Hadn’t our own John Esterle been emphasizing the how for years, particularly in how funders show up in funder-grantee relationship?
In fact, here was Darren Walker amplifying several of TWI’s most vital, grantee endorsed Grant-making Practices. Ford has committed publicly to allocating 40% of it’s grant-making to unrestricted or general operating support, to being more transparent institutionally, and their president is taking action on the high level themes of the 2000 responses he received when he asked for feedback last year.
I’m sure in his series on Exploring the Restrictions on Unrestricted Funding, John will comment more extensively on Mr.
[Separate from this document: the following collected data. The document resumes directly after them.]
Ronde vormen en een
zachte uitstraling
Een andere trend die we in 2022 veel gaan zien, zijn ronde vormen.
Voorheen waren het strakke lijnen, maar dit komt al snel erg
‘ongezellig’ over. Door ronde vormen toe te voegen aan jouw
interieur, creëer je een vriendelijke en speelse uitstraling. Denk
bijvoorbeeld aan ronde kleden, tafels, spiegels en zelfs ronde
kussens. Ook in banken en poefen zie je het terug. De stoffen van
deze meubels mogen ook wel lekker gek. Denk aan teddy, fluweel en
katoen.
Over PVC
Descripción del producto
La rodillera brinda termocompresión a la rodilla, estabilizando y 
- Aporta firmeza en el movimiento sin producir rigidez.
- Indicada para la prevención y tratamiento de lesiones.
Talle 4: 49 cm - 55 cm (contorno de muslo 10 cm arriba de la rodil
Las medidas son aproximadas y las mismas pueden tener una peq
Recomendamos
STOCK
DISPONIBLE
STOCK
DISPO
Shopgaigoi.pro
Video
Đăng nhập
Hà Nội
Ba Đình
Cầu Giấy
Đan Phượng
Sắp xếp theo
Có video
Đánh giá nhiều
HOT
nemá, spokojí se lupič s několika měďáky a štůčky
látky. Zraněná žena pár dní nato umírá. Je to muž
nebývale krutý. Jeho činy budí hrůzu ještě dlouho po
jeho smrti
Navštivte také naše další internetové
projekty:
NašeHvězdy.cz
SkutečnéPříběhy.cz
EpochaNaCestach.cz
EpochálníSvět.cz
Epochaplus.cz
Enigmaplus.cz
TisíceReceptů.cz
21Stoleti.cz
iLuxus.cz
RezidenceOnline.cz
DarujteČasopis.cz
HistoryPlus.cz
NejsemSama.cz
Walker’s shift towards general operating support funding, described here:
[Ford] foundation was “project-supporting nonprofits to death” without providing essential basic support to pay the rent, develop technology, and increase the number of staff members needed to carry out ambitious social-change efforts.
I imagine this statement resonates in the fundraising gut of everyone in the nonprofit sector. Literally, the thing that nonprofits ask for most consistently is the one thing that the philanthropic sector, writ wide, has not provided. I hope that Ford’s move in this direction will cause a loosening in whatever has been constricting more foundations to give in less restrictive, less directive and more authentically supportive ways.
Given TWI’s core values, we salute Darren Walker’s attitude towards philanthropic leadership as one that requires as much follower-ship as it does initiative. In Walker’s own words, “we recognize that in a time of evolving global dynamics we must be better listeners and more avid learners.”
Yes, and yes.
And we also hope that the practice of listening extends well beyond the shaping of this new direction, and is integrated into widespread implementation, at Ford and in many other contexts.